Claude Collin et sa conjointe Anastasija.

Un Québécois au pays des steppes

«En Russie, les clients sont méfiants. Au début d'une relation d'affaires, ils vont chercher à savoir si vous n'essayez pas de les enfirouaper. Et pour avoir l'esprit en paix, ils vont vous faire boire. Après chaque verre de vodka, ils vont vous poser des questions. Toujours les mêmes questions. Alors si vous voulez réussir à leur vendre votre salade, vous avez intérêt à toujours donner les mêmes réponses!»
Claude Collin est représentant européen pour Valmétal, un manufacturier d'équipements de ferme de Drummondville.
Il connaît bien les Russes. Il a marié l'une des leurs, Anastasija, en mars dernier. Ils habitent à Ust-Labrink, un «village» de 50 000 habitants situé à 1600 kilomètres au sud-ouest de Moscou.
«Ne vous présentez jamais, non plus, devant un futur client avec un large sourire resplendissant accroché au visage. Il va vous prendre pour un imbécile heureux! Affichez plutôt un air sérieux et confiant.»
Ce natif de Repentigny - qui a résidé dans la région de L'Islet pendant une quinzaine d'années - estime que le marché russe n'est pas facile à percer pour une entreprise étrangère. «Heureusement pour nous, les produits fabriqués au Canada ont la cote auprès des clients russes. Ils jugent que nous fabriquons des produits d'une grande qualité.»
N'empêche qu'il ne suffit pas de montrer son drapeau affichant la feuille d'érable - ou la fleur de lys - pour faire pleuvoir les commandes.
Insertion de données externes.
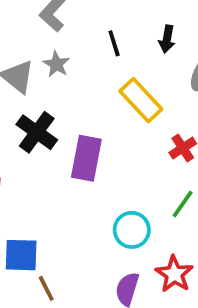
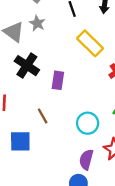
purple rectangle: (86, 158) -> (58, 80), size x0.7
brown line: (46, 288) -> (43, 116), moved

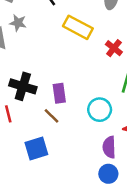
black cross: (27, 66) -> (23, 86), moved
purple rectangle: (58, 80) -> (59, 93), moved

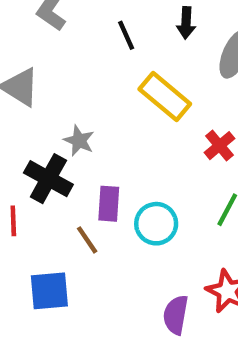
gray star: (18, 23) -> (79, 141), moved
cyan circle: (100, 110) -> (156, 224), moved

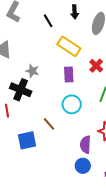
purple rectangle: (109, 204) -> (69, 75), moved
brown line: (87, 240) -> (49, 124), moved

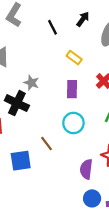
black arrow: (75, 12) -> (83, 19), turned -144
yellow rectangle: (69, 46) -> (74, 58), size x0.6
blue circle: (83, 166) -> (92, 198), moved

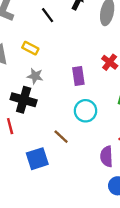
yellow rectangle: (74, 58) -> (30, 48), moved

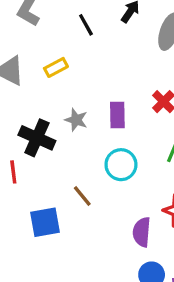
yellow rectangle: (30, 48) -> (56, 67), turned -63
gray star: (35, 76) -> (76, 120), moved

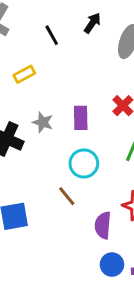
brown line: (82, 196) -> (67, 196), moved

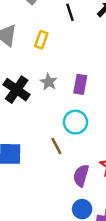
yellow rectangle: (24, 74) -> (41, 40), turned -54

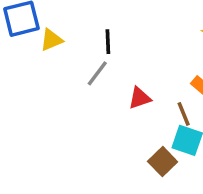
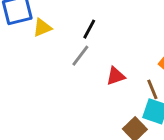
black line: (108, 42) -> (89, 29), turned 30

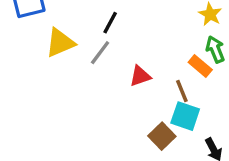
yellow triangle: (42, 28) -> (60, 43), moved, size x1.4

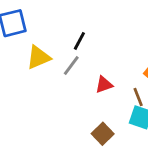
brown square: (162, 136) -> (103, 134), moved

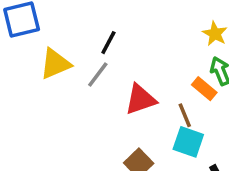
red triangle: (104, 85) -> (140, 99), size x1.4

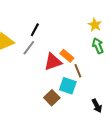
orange rectangle: (204, 89) -> (67, 56), moved
cyan square: (188, 142) -> (68, 86), moved

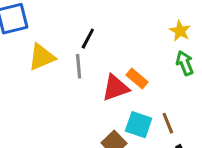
gray line: (29, 48) -> (79, 66), turned -42
brown line: (78, 71) -> (168, 123), moved

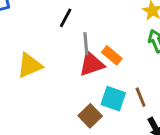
yellow triangle: (42, 57) -> (30, 65), moved
gray line: (79, 66) -> (86, 44), moved

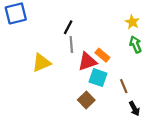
gray line: (86, 44) -> (71, 44), moved
cyan square: (113, 99) -> (98, 78), moved

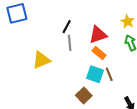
red triangle: (87, 62) -> (98, 35), moved
brown line: (124, 86) -> (109, 74), moved

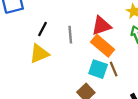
black line: (67, 27) -> (43, 29), moved
orange rectangle: (99, 53) -> (103, 46), size x1.5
«Au Canada, nous réglons souvent une affaire sur le coin d'une table. Ici, en Russie, c'est la relation entre les individus qui prime d'abord et avant tout. Si tu ne réussis pas à établir une bonne relation au départ avec ton client, tu ne réussiras pas à lui vendre ton produit. Ça peut prendre plusieurs rencontres avant qu'il ne décide de te passer une première commande.»
Claude Collin a aussi constaté que la Russie, c'est immense. Avec une superficie de 17 millions de kilomètres carrés, elle est le plus grand pays du monde. C'est pratiquement deux fois plus vaste que le Canada (9,9 millions de kilomètres carrés) qui arrive pourtant au deuxième rang.
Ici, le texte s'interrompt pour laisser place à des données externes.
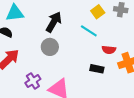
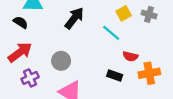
gray circle: (50, 47) -> (61, 61), moved
purple cross: (33, 81) -> (30, 78), moved

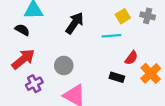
cyan line: (111, 33) -> (111, 36), turned -42
red semicircle: (130, 56) -> (131, 58), turned -64
orange cross: (149, 73) -> (151, 73), turned -30

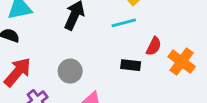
black rectangle: (117, 77) -> (131, 65), moved

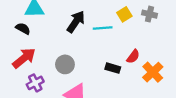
cyan line: (124, 23) -> (103, 28), moved

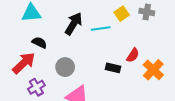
black semicircle: (23, 29) -> (39, 43), moved

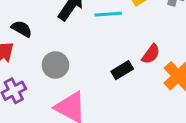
black rectangle: (113, 68) -> (122, 70), turned -48

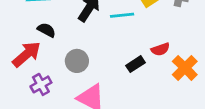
red semicircle: (151, 54) -> (160, 49), turned 36

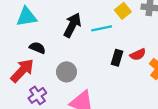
black rectangle: (136, 64) -> (117, 58), moved, turned -35

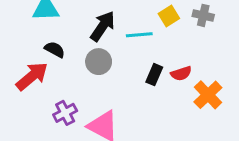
gray circle: (67, 72) -> (99, 62), moved
purple cross: (37, 95) -> (65, 113), moved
L'été dernier, Claude Collin a décidé d'aller faire une tournée pour rencontrer ses clients et en recruter de nouveaux. Un périple de 6000 kilomètres en automobile. «C'était la première fois que je faisais une telle randonnée et, croyez-moi, c'était aussi la dernière fois!»
La vodka coûte cher!
Claude Collin a commencé à apprendre le russe. «Anastasija me dit que j'en ai encore pour deux ans avant de pouvoir m'exprimer correctement dans cette langue.»
Avec ses clients, il échange en anglais. Il peut aussi compter sur sa conjointe qui, elle aussi, est représentante des ventes en Russie pour deux entreprises québécoises, Machinerie AM, de L'Islet, et la Compagnie Normand, un fabricant de souffleuses à neige de Saint-Pascal de Kamouraska.
M. Collin est en attente pour l'obtention de sa résidence permanente. «Ce n'est pas évident de transiger avec la bureaucratie russe. Il y a beaucoup de paperasserie. On dirait que tous les fonctionnaires au pays doivent apposer leur étampe. Un jour, vous faites un pas en avant. Le lendemain, vous en faites cinq par en arrière!»
N'allez surtout pas suggérer à Claude Collin de rentrer au Canada.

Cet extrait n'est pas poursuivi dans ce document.